A la suite d'une épidémie on avait licencié le collège, et le train venant de Pau les avait descendus à Puyoo à cette même heure, son frère et lui. Comme on n'était pas prévenu de leur retour, personne ne les attendait à la gare, et, au lieu de louer une voiture, ils s'étaient fait une joie de s'en aller bride abattue à travers champs pour surprendre leur père. Que de changements cependant, tandis que tout restait immuable dans ce coin de campagne, que de tristesses: son père, son frère morts, lui debout encore, mais secoué si violemment que c'était miracle qu'il n'eut pas le premier disparu. Combien à sa place se fussent abandonnés, et certainement il eût cédé aussi à la désespérance s'il n'avait pas lutté pour les siens. Le secours qui lui venait d'eux l'avait jusqu'au bout soutenu: un sourire, une caresse, un mot de sa fille, son regard, la musique de sa voix.

Au haut de la colline il s'arrêta, et, posant sa valise au pied d'un arbre, il s'assit sur le tronc d'un châtaignier qui attendait, couché dans l'herbe, que les chemins fussent assez durcis pour qu'on pût le descendre à la scierie.

De ce point culminant qu'un abattage fait dans les bois avait dénudé, la vue s'étendait libre sur les deux vallées, celle du Gave de Pau qu'il venait de quitter aussi bien que sur celle du Gave d'Oloron ou il allait descendre, et au-delà, par-dessus leurs villages, leurs prairies et leurs champs, sur un pays immense, de la chaîne des Pyrénées couronnée de neige aux plaines sombres des Landes qui se perdaient dans l'horizon.

Comme il n'avait pas mis plus d'une heure à la montée et qu'il ne lui faudrait que quarante ou cinquante minutes pour la descente, il pouvait, sans crainte de retard, se donner la satisfaction de rester là un moment à se reposer, en regardant le panorama étalé devant lui.

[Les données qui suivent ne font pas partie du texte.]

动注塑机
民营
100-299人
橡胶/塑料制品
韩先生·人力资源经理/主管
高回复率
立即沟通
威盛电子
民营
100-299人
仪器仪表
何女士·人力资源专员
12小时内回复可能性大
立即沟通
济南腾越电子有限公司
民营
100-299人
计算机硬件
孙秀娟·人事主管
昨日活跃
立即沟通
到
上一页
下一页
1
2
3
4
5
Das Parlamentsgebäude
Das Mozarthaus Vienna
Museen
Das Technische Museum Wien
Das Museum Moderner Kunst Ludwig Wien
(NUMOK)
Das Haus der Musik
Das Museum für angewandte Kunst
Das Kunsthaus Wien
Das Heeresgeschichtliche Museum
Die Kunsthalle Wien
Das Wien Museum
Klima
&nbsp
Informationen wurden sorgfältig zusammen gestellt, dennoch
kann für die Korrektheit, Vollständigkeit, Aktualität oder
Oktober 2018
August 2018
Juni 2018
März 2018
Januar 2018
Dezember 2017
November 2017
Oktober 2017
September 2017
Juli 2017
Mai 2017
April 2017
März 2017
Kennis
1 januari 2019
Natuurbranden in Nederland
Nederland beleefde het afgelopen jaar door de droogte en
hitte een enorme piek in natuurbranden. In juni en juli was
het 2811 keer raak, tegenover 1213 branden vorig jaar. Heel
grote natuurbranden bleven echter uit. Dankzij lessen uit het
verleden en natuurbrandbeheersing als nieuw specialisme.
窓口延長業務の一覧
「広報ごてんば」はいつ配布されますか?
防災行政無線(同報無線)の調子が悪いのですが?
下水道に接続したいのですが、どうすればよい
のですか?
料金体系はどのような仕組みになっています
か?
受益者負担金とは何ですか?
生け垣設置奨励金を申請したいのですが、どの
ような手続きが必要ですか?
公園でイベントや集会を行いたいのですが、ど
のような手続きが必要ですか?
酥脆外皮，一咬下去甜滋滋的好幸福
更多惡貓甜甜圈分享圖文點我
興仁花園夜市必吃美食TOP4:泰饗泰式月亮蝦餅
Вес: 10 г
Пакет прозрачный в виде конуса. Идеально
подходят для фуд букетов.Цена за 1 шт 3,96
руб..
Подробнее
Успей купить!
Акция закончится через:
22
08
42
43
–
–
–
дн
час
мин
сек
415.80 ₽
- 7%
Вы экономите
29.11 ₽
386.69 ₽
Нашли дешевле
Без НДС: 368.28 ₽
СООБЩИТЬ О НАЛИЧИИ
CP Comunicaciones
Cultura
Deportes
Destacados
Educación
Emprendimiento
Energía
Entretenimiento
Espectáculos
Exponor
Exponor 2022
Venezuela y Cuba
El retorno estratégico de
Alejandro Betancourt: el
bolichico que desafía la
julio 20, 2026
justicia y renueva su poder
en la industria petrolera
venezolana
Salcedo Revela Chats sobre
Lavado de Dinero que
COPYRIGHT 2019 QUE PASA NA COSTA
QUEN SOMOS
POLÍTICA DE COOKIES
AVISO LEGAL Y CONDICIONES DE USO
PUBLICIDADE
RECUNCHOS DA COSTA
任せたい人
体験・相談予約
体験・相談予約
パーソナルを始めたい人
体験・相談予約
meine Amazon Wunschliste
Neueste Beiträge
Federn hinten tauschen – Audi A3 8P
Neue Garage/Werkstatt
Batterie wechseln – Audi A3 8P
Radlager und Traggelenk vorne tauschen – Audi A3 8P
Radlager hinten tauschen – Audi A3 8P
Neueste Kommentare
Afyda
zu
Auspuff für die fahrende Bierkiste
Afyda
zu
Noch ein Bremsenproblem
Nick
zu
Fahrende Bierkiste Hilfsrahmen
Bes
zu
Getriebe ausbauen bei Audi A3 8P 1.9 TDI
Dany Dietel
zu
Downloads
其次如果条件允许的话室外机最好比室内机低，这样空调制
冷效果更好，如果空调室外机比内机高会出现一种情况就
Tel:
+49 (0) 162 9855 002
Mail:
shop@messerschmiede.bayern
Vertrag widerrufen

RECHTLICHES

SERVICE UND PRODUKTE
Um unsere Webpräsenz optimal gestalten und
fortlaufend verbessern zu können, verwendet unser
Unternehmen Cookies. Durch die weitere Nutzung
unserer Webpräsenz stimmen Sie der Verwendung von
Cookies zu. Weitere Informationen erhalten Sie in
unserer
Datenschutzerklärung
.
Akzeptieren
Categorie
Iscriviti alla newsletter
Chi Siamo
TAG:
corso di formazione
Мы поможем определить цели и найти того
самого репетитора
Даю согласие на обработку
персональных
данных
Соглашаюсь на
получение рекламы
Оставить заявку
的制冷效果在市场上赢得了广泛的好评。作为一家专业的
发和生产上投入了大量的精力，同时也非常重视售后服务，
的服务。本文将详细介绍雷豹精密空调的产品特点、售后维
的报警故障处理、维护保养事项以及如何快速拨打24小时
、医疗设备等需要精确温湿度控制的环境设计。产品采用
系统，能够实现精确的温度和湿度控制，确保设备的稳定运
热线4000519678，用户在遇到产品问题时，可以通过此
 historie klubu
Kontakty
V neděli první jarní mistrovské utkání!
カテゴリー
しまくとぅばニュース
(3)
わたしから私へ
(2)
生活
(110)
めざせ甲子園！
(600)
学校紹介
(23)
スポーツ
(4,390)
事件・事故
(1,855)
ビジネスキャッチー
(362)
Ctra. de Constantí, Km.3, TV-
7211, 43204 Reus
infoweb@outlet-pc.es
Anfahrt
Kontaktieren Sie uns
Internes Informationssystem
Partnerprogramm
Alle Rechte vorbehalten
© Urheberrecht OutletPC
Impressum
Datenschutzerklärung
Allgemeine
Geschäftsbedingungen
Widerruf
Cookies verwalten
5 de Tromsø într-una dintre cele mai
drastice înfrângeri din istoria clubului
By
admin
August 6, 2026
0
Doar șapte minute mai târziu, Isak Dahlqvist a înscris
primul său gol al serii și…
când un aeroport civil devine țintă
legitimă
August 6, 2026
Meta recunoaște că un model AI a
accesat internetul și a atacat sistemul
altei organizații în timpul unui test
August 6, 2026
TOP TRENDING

Tandis que la base des montagnes était encore noyée dans des vapeurs confuses, les sommets neigeux, frappés par le soleil, se découpaient assez nettement pour qu'il pût les reconnaître tous, depuis le pic d'Anie, qui avait donné son nom à sa fille, comme à toutes les aînées de la famille, jusqu'à la Rhune, dont le pied trempe dans la mer à Saint-Jean-de-Luz. En temps ordinaire il se serait amusé à distinguer chaque pic, chaque col, chaque passage, en se rappelant ses excursions et ses chasses; mais, en ce moment, ce qui le touchait plus que la chaîne des Pyrénées, si pleines de souvenirs et d'émotions qu'elle fût pour lui, c'était le village natal; aussi, quittant les croupes vertes qui de la montagne s'abaissent vers la plaine, chercha-t-il tout de suite le cours du Gave qui, en un long ruban blanc courant entre la verdure de ses rives, l'amenait à la maison paternelle: isolée au milieu du parc, il la retrouva telle qu'elle s'était si souvent dressée devant lui en ses mauvais jours, quand il pensait à elle instinctivement comme à un refuge, avec ses combles aux ardoises jaunies, ses hautes cheminées et sa longue façade blanche, coupée de chaînes rouges, mais aussi avec un changement qui lui serra le coeur; au lieu d'apercevoir toutes les persiennes ouvertes, il les vit toutes fermées, faisant à chaque étage des taches grises qui se répétaient d'une façon sinistre. Personne non plus au travail, ni dans les jardins, ni dans le parc, ni devant les écuries, les remises, les étables; pas de bêtes au pâturage dans les prairies, le long du Gave, ou dans les champs; certainement la roue de la pêcherie de saumon qui détachait sa grande carcasse noire sur la pâle verdure des saules ne tournait plus; partout le vide, le silence, et dans la vaste chambre du premier étage, celle où il était né, celle où son père était mort, son frère dormant son dernier sommeil.

Cette évocation qui le lui montrait comme si, par les persiennes ouvertes, il l'eût vu rigide sur son lit, l'étouffa, et tout se brouilla devant ses yeux pleins de larmes.

X

En entendant huit heures sonner à l'horloge de l'église lorsqu'il arrivait aux premières maisons du village, l'idée lui vint de passer d'abord chez le notaire Rébénacq; c'était un camarade de collège avec qui il causerait librement. Si Gaston avait fait un testament en faveur de son fils naturel, Rébénacq devait le savoir, et pouvait maintenant sans doute en faire connaître les dispositions.